Determine the number of lines below that contain "list". Write nothing but that number.

[Saved data entries]
****
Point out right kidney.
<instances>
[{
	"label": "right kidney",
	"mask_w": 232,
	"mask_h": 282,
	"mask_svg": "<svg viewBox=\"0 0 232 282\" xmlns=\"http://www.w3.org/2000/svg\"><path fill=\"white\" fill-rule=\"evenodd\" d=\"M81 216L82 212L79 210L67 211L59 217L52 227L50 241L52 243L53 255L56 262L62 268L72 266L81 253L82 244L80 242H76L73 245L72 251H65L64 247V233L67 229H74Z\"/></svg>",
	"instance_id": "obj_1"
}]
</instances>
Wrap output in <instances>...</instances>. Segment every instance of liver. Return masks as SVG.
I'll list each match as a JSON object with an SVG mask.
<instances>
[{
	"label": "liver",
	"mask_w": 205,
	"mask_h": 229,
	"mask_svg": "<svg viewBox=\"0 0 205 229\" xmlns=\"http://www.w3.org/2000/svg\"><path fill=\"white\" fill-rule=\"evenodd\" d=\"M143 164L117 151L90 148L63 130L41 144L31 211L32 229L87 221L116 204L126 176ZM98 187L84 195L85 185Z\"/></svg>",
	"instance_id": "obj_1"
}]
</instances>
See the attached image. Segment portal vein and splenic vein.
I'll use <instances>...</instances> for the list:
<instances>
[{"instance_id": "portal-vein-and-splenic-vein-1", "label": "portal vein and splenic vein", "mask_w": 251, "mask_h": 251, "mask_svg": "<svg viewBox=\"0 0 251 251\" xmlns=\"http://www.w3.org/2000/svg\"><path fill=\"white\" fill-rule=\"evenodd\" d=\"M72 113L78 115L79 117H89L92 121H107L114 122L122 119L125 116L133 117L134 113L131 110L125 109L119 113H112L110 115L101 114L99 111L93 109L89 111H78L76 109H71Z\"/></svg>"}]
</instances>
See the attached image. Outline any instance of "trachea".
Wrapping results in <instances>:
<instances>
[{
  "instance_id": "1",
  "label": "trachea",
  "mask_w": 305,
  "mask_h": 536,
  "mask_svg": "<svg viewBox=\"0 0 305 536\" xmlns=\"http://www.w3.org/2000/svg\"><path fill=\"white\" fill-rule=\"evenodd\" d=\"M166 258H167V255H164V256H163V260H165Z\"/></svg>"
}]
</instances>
****
◆ RESPONSE BOX:
2